• AVAILABLE DATA
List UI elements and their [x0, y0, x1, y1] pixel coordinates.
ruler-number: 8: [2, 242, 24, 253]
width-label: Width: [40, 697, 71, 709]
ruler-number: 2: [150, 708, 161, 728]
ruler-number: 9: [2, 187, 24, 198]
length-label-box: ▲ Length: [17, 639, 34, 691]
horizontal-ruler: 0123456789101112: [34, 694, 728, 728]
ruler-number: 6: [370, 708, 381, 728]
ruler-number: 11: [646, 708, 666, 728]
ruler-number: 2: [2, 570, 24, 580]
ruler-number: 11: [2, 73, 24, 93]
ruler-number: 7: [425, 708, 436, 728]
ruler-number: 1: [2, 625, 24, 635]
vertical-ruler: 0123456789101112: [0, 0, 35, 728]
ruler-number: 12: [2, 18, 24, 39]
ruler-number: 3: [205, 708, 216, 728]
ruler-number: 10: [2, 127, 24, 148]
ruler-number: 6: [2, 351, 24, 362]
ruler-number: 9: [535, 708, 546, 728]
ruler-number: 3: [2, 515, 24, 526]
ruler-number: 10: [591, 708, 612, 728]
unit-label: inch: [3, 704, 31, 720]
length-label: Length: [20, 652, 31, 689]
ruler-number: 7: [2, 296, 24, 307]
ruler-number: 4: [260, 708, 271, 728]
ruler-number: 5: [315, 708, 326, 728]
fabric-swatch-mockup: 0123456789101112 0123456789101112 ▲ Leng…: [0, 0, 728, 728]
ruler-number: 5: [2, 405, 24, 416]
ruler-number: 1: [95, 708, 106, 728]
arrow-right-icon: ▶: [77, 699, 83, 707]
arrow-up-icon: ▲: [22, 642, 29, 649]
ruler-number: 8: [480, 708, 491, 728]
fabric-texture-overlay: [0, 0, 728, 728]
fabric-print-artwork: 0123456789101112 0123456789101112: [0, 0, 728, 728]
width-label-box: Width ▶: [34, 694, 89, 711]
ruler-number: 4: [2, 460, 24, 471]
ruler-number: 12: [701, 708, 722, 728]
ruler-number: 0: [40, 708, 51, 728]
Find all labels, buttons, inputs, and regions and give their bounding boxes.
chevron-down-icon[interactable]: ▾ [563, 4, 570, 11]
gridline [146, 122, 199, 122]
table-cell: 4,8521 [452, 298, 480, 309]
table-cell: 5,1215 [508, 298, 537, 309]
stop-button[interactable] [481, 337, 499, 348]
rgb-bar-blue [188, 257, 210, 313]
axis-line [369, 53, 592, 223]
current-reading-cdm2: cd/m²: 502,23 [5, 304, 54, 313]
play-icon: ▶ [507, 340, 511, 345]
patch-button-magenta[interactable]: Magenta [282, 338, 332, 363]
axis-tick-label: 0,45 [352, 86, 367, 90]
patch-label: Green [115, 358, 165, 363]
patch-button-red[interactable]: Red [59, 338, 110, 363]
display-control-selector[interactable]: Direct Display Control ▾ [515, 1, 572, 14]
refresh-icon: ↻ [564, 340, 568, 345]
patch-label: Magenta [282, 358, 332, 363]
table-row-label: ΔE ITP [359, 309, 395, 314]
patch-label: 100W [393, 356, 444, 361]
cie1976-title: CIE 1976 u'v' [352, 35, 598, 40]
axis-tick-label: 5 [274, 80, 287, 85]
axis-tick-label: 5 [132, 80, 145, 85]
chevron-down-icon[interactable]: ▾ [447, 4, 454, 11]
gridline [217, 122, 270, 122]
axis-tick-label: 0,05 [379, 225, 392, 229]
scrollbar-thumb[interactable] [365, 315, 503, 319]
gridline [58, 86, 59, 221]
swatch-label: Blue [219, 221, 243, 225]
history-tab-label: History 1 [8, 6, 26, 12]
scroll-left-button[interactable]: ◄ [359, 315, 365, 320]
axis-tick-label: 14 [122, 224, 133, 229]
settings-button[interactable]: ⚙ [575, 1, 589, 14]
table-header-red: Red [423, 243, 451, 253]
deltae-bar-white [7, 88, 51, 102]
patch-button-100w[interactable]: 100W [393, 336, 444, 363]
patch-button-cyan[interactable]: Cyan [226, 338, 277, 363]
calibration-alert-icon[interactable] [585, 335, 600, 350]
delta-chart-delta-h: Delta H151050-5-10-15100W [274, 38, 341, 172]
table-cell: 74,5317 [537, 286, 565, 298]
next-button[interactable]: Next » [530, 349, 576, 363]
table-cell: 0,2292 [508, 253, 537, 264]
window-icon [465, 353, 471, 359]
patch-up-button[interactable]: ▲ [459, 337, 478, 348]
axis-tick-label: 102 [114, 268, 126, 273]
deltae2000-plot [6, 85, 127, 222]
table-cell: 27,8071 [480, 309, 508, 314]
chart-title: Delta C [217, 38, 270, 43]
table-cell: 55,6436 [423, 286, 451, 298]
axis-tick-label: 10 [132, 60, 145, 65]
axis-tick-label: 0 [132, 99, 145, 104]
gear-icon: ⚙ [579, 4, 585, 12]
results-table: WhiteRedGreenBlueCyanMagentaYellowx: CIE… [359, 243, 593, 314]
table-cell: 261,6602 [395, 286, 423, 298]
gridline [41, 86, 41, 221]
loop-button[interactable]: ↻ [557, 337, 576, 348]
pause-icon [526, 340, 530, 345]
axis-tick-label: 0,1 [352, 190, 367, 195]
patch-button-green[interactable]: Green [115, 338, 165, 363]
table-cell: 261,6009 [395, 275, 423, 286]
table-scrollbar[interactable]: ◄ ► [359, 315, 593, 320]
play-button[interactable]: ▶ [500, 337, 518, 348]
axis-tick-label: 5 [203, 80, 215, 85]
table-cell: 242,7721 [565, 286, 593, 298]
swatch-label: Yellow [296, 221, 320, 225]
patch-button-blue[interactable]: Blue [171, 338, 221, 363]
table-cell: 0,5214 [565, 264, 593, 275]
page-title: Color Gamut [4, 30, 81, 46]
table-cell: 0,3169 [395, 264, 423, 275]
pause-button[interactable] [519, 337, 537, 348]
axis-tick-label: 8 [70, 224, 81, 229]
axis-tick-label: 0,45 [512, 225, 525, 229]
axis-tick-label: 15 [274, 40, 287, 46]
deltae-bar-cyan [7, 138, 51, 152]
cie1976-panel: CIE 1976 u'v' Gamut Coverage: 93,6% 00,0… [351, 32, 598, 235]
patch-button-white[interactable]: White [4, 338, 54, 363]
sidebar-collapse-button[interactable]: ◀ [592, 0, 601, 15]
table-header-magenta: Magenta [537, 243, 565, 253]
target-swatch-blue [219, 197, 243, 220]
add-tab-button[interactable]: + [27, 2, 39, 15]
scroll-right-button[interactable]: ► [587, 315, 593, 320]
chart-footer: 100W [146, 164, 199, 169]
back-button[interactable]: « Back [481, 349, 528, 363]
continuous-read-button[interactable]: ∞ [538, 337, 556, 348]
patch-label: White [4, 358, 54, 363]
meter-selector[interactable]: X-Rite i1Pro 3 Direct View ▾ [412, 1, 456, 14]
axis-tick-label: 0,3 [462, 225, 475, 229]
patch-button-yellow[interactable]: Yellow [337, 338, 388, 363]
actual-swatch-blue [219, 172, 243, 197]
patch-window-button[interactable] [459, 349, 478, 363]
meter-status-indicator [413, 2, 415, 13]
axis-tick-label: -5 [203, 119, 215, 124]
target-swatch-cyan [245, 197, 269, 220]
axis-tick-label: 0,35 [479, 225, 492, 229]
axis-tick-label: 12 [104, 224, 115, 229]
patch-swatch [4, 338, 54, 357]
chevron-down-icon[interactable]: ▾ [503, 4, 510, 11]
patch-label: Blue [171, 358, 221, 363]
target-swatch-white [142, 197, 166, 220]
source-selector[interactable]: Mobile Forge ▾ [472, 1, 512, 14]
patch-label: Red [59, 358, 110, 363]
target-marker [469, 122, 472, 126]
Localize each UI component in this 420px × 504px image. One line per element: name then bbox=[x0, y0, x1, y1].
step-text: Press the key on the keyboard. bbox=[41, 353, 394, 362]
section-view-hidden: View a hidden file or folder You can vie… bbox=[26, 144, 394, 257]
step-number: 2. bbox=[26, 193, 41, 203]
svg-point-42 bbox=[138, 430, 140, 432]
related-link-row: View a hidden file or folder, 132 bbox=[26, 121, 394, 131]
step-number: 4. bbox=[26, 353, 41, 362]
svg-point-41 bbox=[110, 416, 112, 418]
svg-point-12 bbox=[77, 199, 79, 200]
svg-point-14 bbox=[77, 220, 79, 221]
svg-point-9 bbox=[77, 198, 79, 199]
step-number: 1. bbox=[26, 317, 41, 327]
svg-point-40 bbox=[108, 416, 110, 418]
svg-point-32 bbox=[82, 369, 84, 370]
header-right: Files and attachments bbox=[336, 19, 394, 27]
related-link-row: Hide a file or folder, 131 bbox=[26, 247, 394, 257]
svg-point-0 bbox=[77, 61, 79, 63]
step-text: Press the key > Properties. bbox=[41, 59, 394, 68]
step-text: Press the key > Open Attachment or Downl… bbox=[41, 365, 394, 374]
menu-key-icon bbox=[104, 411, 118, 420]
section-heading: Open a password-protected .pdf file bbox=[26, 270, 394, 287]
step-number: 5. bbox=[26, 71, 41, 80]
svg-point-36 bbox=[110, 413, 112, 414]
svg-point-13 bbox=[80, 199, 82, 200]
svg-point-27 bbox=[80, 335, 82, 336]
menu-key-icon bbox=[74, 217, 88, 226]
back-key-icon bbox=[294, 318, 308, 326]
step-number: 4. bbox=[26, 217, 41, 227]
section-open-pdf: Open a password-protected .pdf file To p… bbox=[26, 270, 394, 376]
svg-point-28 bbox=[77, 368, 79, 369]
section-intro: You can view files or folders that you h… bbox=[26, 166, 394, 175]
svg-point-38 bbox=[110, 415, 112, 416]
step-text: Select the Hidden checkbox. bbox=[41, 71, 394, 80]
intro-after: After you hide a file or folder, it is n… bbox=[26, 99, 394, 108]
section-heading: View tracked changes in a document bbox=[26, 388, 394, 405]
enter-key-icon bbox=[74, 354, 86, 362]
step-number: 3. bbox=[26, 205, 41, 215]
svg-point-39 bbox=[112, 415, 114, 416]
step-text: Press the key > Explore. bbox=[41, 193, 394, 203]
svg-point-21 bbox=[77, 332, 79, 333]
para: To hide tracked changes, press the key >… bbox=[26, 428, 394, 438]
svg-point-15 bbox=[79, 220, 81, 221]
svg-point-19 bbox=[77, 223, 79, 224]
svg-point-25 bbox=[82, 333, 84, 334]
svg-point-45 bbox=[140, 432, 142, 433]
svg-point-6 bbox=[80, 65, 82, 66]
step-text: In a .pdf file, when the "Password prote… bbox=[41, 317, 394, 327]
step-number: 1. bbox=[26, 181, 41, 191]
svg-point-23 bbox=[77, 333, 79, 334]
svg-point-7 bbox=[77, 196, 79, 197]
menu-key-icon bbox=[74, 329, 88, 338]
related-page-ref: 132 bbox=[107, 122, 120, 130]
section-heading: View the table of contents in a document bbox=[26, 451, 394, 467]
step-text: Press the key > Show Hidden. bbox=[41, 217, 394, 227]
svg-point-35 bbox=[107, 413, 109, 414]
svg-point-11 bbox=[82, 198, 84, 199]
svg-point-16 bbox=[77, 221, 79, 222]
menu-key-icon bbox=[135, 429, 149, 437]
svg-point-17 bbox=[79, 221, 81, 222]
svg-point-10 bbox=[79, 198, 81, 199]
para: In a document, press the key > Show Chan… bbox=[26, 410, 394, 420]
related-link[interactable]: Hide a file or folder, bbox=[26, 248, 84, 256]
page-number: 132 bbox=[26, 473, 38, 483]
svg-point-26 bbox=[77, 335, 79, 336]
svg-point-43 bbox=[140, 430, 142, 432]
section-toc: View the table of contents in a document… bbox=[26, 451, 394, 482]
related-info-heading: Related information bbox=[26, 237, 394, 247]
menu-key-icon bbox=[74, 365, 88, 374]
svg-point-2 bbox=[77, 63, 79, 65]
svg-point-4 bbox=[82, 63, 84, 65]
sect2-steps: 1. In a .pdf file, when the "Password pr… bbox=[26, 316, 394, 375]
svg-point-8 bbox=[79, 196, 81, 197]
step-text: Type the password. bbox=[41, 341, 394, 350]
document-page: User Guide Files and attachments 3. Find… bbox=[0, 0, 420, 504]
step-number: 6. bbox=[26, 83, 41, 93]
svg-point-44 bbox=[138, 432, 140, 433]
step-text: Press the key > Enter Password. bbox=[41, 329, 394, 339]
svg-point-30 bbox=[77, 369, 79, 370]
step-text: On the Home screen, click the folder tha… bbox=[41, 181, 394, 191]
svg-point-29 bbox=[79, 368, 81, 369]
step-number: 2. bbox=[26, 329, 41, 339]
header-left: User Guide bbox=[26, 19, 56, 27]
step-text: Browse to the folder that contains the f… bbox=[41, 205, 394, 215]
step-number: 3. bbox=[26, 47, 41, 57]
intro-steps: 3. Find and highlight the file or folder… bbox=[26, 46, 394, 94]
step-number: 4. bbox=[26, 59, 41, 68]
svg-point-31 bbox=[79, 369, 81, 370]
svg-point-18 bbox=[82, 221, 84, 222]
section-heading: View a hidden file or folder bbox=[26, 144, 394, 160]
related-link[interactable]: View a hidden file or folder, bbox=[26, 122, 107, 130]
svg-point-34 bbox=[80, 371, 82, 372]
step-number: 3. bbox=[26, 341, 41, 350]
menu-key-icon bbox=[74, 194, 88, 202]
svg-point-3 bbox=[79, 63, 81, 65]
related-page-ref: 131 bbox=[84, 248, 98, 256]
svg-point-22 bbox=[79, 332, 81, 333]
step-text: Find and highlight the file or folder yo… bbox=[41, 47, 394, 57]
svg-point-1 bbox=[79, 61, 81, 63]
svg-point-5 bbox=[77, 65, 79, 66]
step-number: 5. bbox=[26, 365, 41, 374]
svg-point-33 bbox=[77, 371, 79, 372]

• WORK ORDER
If a line of the entries contains "User", it counts; say how many such lines there are and give only the number.

• TASK RESULT
2